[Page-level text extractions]

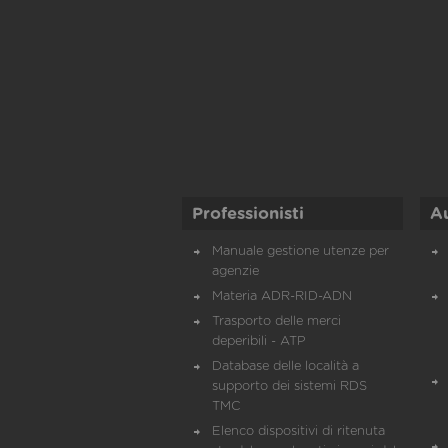
Professionisti
A
Manuale gestione utenze per
agenzie
Materia ADR-RID-ADN
Trasporto delle merci
deperibili - ATP
Database delle località a
supporto dei sistemi RDS
TMC
Elenco dispositivi di ritenuta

Task item: Would you set down every line of the data above exactly, skipping the pictures?

Answer space:
Professionisti
A
Manuale gestione utenze per
agenzie
Materia ADR-RID-ADN
Trasporto delle merci
deperibili - ATP
Database delle località a
supporto dei sistemi RDS
TMC
Elenco dispositivi di ritenuta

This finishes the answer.